Partendo da queste evidenze, nel testo si paragona la pratica ad un castello di sabbia sempre più lambito e minacciato dalle onde del mare. Il mare è ovviamente quello della rivoluzione digitale ormai compiuta, e forse non ha proprio senso, sostengono i due autori, continuare a far leva sugli argomenti tradizionalmente agitati in difesa del corsivo, per provare ad arginarlo. Inutile insistere sul fatto che il suo utilizzo permette di affinare l’intelligenza, ed è garanzia di migliori performance scolastiche e accademiche. Secondo i due esperti di insegnamento si tratta di argomentazioni deboli e comunque non dimostrabili in assenza di evidenze scientifiche. Molto più chiaro – almeno stando al loro giudizio – dovrebbe essere invece che con il corsivo rischiano di scomparire informazioni talvolta fondamentali sulla natura e gli stati d’animo di chi scrive, specie se l’atto ha a che fare con occasioni ed eventi di interesse storico.

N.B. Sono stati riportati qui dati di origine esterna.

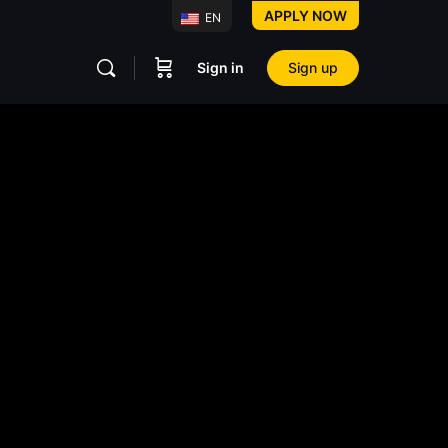
APPLY NOW
EN
Sign in
Sign up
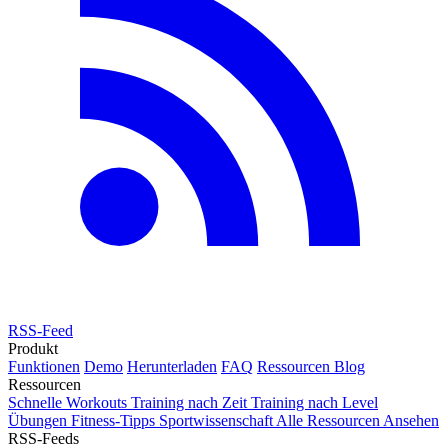
RSS-Feed
Produkt
Funktionen
Demo
Herunterladen
FAQ
Ressourcen
Blog
Ressourcen
Schnelle Workouts
Training nach Zeit
Training nach Level
Übungen
Fitness-Tipps
Sportwissenschaft
Alle Ressourcen Ansehen
RSS-Feeds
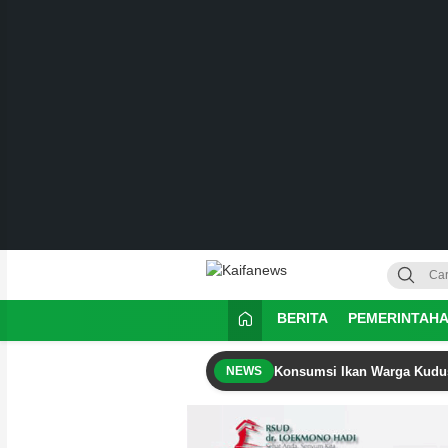
Kaifanews
Kabar Informasi dan Berita Aktual
BERITA
PEMERINTAH
Konsumsi Ikan Warga Kudus
NEWS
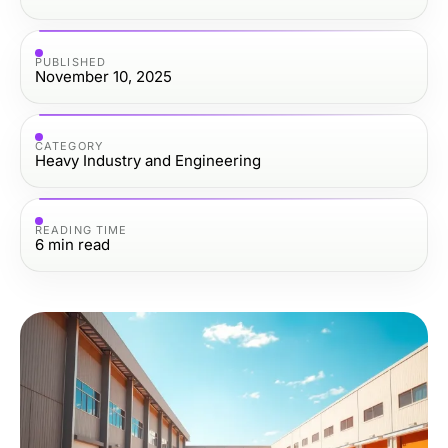
PUBLISHED
November 10, 2025
CATEGORY
Heavy Industry and Engineering
READING TIME
6
min read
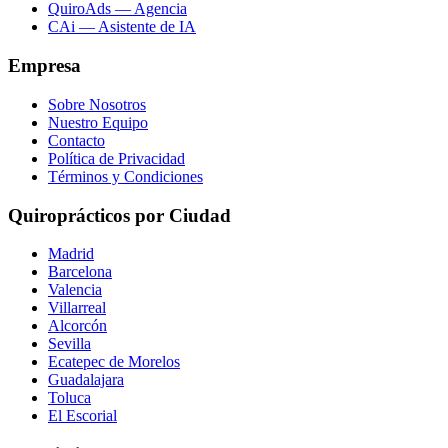
QuiroAds — Agencia
CAi — Asistente de IA
Empresa
Sobre Nosotros
Nuestro Equipo
Contacto
Política de Privacidad
Términos y Condiciones
Quiroprácticos por Ciudad
Madrid
Barcelona
Valencia
Villarreal
Alcorcón
Sevilla
Ecatepec de Morelos
Guadalajara
Toluca
El Escorial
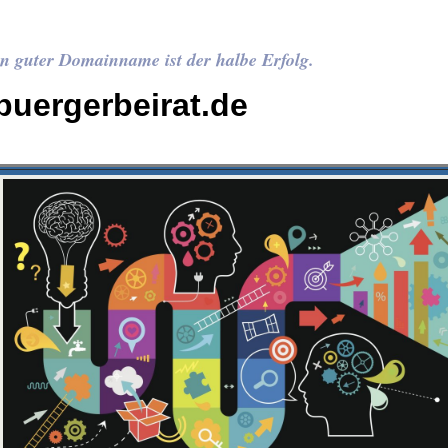
n guter Domainname ist der halbe Erfolg.
buergerbeirat.de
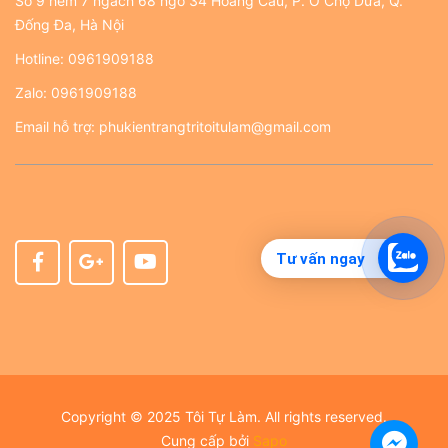
Số 9 hẻm 7 ngách 68 ngõ 34 Hoàng Cầu, P. Ô Chợ Dừa, Q.
Đống Đa, Hà Nội
Hotline:
0961909188
Zalo:
0961909188
Email hỗ trợ:
phukientrangtritoitulam@gmail.com
Tư vấn ngay
Copyright © 2025 Tôi Tự Làm. All rights reserved.
Cung cấp bởi
Sapo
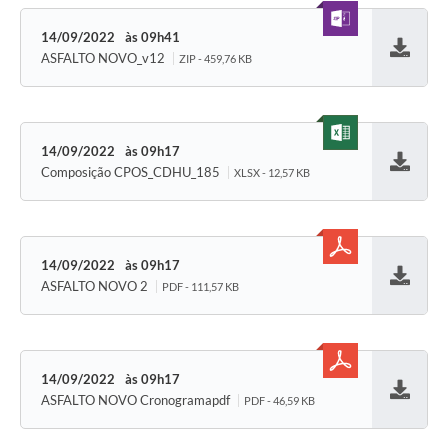
14/09/2022
09h41
ASFALTO NOVO_v12
ZIP - 459,76 KB
Baixar
14/09/2022
09h17
Composição CPOS_CDHU_185
XLSX - 12,57 KB
Baixar
14/09/2022
09h17
ASFALTO NOVO 2
PDF - 111,57 KB
Baixar
14/09/2022
09h17
ASFALTO NOVO Cronogramapdf
PDF - 46,59 KB
Baixar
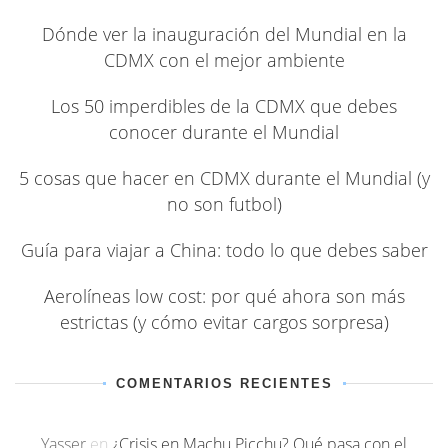
Dónde ver la inauguración del Mundial en la
CDMX con el mejor ambiente
Los 50 imperdibles de la CDMX que debes
conocer durante el Mundial
5 cosas que hacer en CDMX durante el Mundial (y
no son futbol)
Guía para viajar a China: todo lo que debes saber
Aerolíneas low cost: por qué ahora son más
estrictas (y cómo evitar cargos sorpresa)
COMENTARIOS RECIENTES
Yasser
en
¿Crisis en Machu Picchu? Qué pasa con el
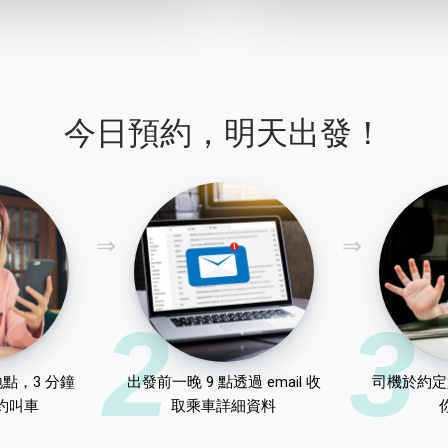
今日預約，明天出發！
2
3
點，3 分鐘
出發前一晚 9 點透過 email 收
司機於約定
約叫車
取乘車詳細資料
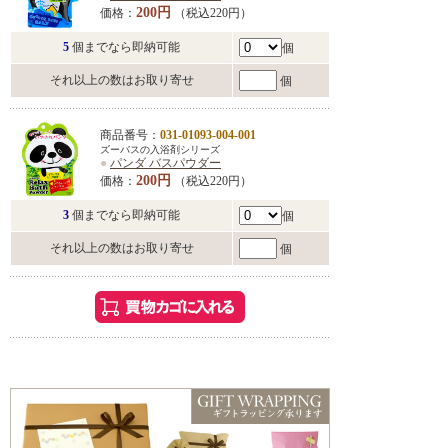
200円
価格：
（税込220円）
5
個までなら即納可能
個
それ以上の数はお取り寄せ
個
商品番号：
031-01093-004-001
ズーバスの入浴剤シリーズ
●
パンダ バスパウダー
200円
価格：
（税込220円）
3
個までなら即納可能
個
それ以上の数はお取り寄せ
個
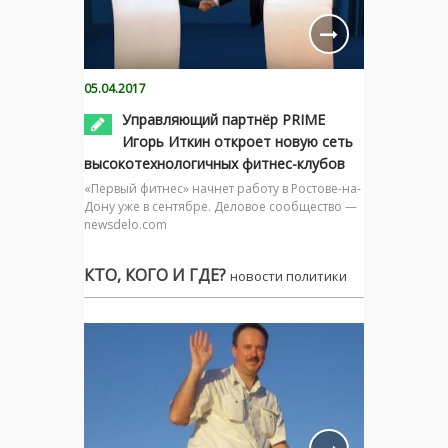
05.04.2017
Управляющий партнёр PRIME
Игорь Иткин откроет новую сеть
высокотехнологичных фитнес-клубов
«Первый фитнес» начнет работу в Ростове-на-
Дону уже в сентябре. Деловое сообщество —
newsdelo.com
КТО, КОГО И ГДЕ?
новости политики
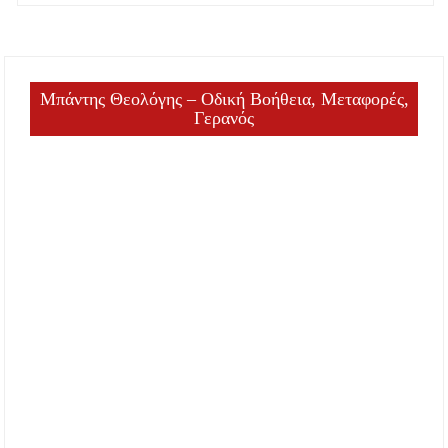
Μπάντης Θεολόγης – Οδική Βοήθεια, Μεταφορές,
Γερανός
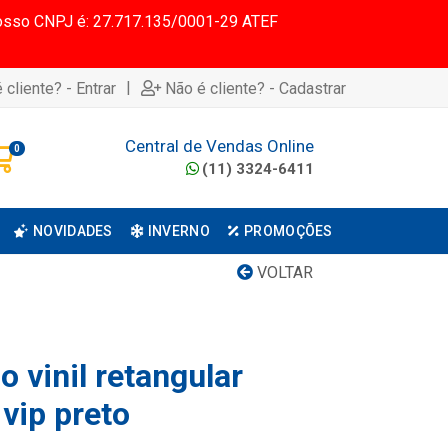
 Nosso CNPJ é: 27.717.135/0001-29 ATEF
|
 cliente? - Entrar
Não é cliente? - Cadastrar
Central de Vendas Online
0
(11) 3324-6411
NOVIDADES
INVERNO
PROMOÇÕES
VOLTAR
 vinil retangular
vip preto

A tale proposito, nel testo si fa riferimento a un aneddoto: il primo gennaio del 1863, il Presidente Abramo Lincoln è in procinto di firmare il “Proclama di Emancipazione”, documento col quale si sancisce la liberazione degli schiavi negli Stati confederati d’America. Come però si sottolinea in un Ted talk che i due autori definiscono “eccellente”, al momento della firma Lincoln ha un attimo di esitazione. Ha stretto troppe mani nei momenti precedenti alla cerimonia, anche per festeggiare il capodanno, e adesso avverte un certo torpore e agitazione alla mano. Da qui la pausa, cui seguono le seguenti parole: “se mai la mia anima dovesse finire in un documento, è con la firma di questo documento che accade. Ma se dovessi firmare con una mano scossa e agitata, in futuro si dirà che ho esitato al momento di farlo”. Quindi il Presidente riacquisita la calma e appone una firma chiara e marcata sull’atto.
“C’è un motivo che spinge Lincoln a prendersi una pausa prima di firmare – scrivono Bobby e June George in chiusura del loro commento – e non ha a che fare semplicemente con l’atto della scrittura in sé. Riguarda piuttosto quello che si nasconde dietro la firma, la saldezza della sua mano, e la decisione che le generazioni dovranno riconoscere in quel singolo segno. Giunto a quel punto, Lincoln intuisce con chiarezza che del suo carattere parleranno non solo le parole e i fatti, ma anche il tratto lasciato dalla penna. In modo estremamente eloquente, ecco in controluce la vera sfida che accompagna il dibattito tra corsivo e stampatello, o meglio ancora tra scrittura a mano e scrittura meccanica: che tipo di tratto vogliamo lasciare in eredità a chi verrà dopo di noi?”.